Task statement —
Output all of the listing, leaving every line exactly as written.

Material provided —
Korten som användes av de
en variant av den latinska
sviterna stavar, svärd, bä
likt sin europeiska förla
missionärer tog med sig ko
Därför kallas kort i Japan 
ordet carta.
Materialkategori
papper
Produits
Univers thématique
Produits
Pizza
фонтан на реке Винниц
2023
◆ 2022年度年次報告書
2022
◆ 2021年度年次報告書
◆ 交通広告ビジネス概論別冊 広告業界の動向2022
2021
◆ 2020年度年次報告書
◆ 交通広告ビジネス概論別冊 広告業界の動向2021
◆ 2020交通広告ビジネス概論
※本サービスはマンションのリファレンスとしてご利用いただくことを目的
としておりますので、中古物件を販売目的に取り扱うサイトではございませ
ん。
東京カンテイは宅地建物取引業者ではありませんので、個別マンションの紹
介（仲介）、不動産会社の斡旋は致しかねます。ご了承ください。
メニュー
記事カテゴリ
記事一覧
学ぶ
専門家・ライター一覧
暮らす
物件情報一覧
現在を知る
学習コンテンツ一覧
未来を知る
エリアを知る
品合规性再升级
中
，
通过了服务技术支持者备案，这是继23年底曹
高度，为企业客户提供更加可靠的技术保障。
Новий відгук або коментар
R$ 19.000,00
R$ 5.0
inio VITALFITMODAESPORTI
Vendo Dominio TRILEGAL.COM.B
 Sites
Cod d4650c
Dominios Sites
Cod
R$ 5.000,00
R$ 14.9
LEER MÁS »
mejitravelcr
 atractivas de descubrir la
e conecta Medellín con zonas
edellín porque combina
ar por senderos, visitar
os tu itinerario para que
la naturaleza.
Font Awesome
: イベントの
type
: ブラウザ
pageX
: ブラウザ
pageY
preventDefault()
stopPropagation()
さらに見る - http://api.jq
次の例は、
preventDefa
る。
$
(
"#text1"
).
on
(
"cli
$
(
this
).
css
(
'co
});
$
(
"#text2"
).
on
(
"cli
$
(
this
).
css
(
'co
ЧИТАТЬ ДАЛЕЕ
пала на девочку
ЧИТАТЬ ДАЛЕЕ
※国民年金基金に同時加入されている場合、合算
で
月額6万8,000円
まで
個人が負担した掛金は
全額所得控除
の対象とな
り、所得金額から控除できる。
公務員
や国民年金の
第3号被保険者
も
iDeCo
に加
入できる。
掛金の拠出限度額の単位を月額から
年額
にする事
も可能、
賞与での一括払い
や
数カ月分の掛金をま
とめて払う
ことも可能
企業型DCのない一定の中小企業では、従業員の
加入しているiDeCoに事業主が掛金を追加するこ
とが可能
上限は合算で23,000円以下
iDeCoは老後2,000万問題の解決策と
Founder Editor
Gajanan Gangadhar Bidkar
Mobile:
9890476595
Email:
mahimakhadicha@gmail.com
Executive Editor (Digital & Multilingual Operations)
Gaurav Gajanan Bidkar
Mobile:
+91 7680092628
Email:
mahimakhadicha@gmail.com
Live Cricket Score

Result of this task —
Korten som användes av de
en variant av den latinska
sviterna stavar, svärd, bä
likt sin europeiska förla
missionärer tog med sig ko
Därför kallas kort i Japan 
ordet carta.
Materialkategori
papper
Produits
Univers thématique
Produits
Pizza
фонтан на реке Винниц
2023
◆ 2022年度年次報告書
2022
◆ 2021年度年次報告書
◆ 交通広告ビジネス概論別冊 広告業界の動向2022
2021
◆ 2020年度年次報告書
◆ 交通広告ビジネス概論別冊 広告業界の動向2021
◆ 2020交通広告ビジネス概論
※本サービスはマンションのリファレンスとしてご利用いただくことを目的
としておりますので、中古物件を販売目的に取り扱うサイトではございませ
ん。
東京カンテイは宅地建物取引業者ではありませんので、個別マンションの紹
介（仲介）、不動産会社の斡旋は致しかねます。ご了承ください。
メニュー
記事カテゴリ
記事一覧
学ぶ
専門家・ライター一覧
暮らす
物件情報一覧
現在を知る
学習コンテンツ一覧
未来を知る
エリアを知る
品合规性再升级
中
，
通过了服务技术支持者备案，这是继23年底曹
高度，为企业客户提供更加可靠的技术保障。
Новий відгук або коментар
R$ 19.000,00
R$ 5.0
inio VITALFITMODAESPORTI
Vendo Dominio TRILEGAL.COM.B
 Sites
Cod d4650c
Dominios Sites
Cod
R$ 5.000,00
R$ 14.9
LEER MÁS »
mejitravelcr
 atractivas de descubrir la
e conecta Medellín con zonas
edellín porque combina
ar por senderos, visitar
os tu itinerario para que
la naturaleza.
Font Awesome
: イベントの
type
: ブラウザ
pageX
: ブラウザ
pageY
preventDefault()
stopPropagation()
さらに見る - http://api.jq
次の例は、
preventDefa
る。
$
(
"#text1"
).
on
(
"cli
$
(
this
).
css
(
'co
});
$
(
"#text2"
).
on
(
"cli
$
(
this
).
css
(
'co
ЧИТАТЬ ДАЛЕЕ
пала на девочку
ЧИТАТЬ ДАЛЕЕ
※国民年金基金に同時加入されている場合、合算
で
月額6万8,000円
まで
個人が負担した掛金は
全額所得控除
の対象とな
り、所得金額から控除できる。
公務員
や国民年金の
第3号被保険者
も
iDeCo
に加
入できる。
掛金の拠出限度額の単位を月額から
年額
にする事
も可能、
賞与での一括払い
や
数カ月分の掛金をま
とめて払う
ことも可能
企業型DCのない一定の中小企業では、従業員の
加入しているiDeCoに事業主が掛金を追加するこ
とが可能
上限は合算で23,000円以下
iDeCoは老後2,000万問題の解決策と
Founder Editor
Gajanan Gangadhar Bidkar
Mobile:
9890476595
Email:
mahimakhadicha@gmail.com
Executive Editor (Digital & Multilingual Operations)
Gaurav Gajanan Bidkar
Mobile:
+91 7680092628
Email:
mahimakhadicha@gmail.com
Live Cricket Score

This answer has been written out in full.